The success of the free-market system as an economic system comes from its inherent reward-punishment mechanism. Owners have a strong incentive to prevent all waste in operations. Their businesses will perish in the face of brutal competition if they are not efficient. Replace such owners by salaried government employees and you will normally get a substantial reduction in overall efficiency. 

Communism has failed due to the absence of exactly those incentives that have motivated private enterprises to flourish in democracies. The fall of the Soviet communists is a glaring example of wrong system design. But one may also point the knife at the US- the epitome of free-market economy, for bringing in one of the worst financial crises ever. What really went wrong? Well, there is not just one simple answer to this. But we'll restrict our discussion to the main theme of the article.


The US financial crisis: an outcome of wrong incentives and absence of disincentives 
It is fashionable to bash up the US Fed and the big investment banks for all the menace they created. But blaming them alone would do us more harm than good; because the crisis was a failure of the entire system and not the outcome of a few crooks alone. In one part, the financial crisis was a result of a series of incentives that induced unscrupulous behaviour across the entire system. The other major mishap was a complete dearth of penalties for wrong behaviour. Looking back, the evidence comes out pouring, often overwhelming.

Though it is not widely discussed, the original subprime lenders of the 1990s had already gone bust by turn of the century. A child could point and say, "Don't make loans to people who can't repay them." Simple. But amusingly and frighteningly, the lesson learnt was a bit complicated: "Keep making such loans; just don't keep them on your books." The lenders made the loans, and then sold them off to the fixed income departments of big Wall Street investment banks. These investment banks in turn packaged them into bonds and sold them off to investors. So the originator of loans had little incentive to bother at all about creditworthiness. On the other hand, there was hardly any penalty to curb his recklessness. As Mr. Raghuram Rajan, a leading economist who saw the crisis unfolding as early as 2005 noted, "Incentives were horribly skewed in the financial sector, with the workers reaping rich rewards for making money but being only lightly penalized for losses." 

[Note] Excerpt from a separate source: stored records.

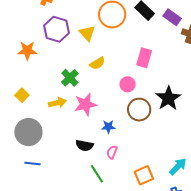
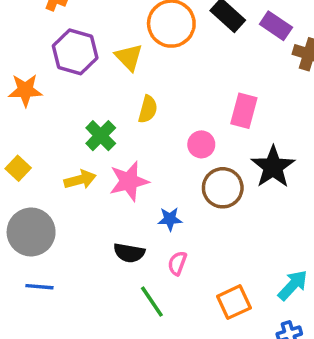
pink rectangle: (144, 58) -> (244, 111), moved
yellow semicircle: (97, 63) -> (148, 109), turned -42

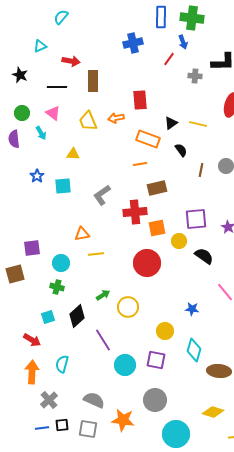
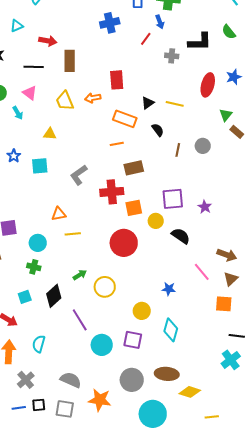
brown ellipse: (219, 371) -> (167, 374), moved

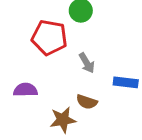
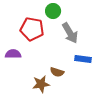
gray arrow: (87, 63) -> (70, 33), moved, size x1.5
purple semicircle: (25, 90) -> (13, 54), moved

Also, the problem was not that no one warned about the dangers. It was that those who benefited from an over-heated economy- which included a lot of people- had little incentive to listen. So everyone enjoyed this "passing the parcel (read atom bomb)" game as long as the music played. And we all know what happened after the music stopped.

India 2010: A carnival of scams

We just emphasised the omnipotence of incentives and how a flawed reward-punishment mechanism can bring about the collapse of a giant system. It is quite clear that man responds more often and more easily to incentives than to reason and conscience. Didn't we see this axiom crystallizing before our own eyes with the cracking of a series of scams last year? Again, we will not arrive at an effective solution if the issue is not addressed at the most fundamental level. Firstly, we have to accept that man is fallible and corruptible, if the situation so allows. So the solution does not lie in moralising individuals alone, but more importantly, in creating robust systems that reward fair and ethical behaviour and deter deceitful practices.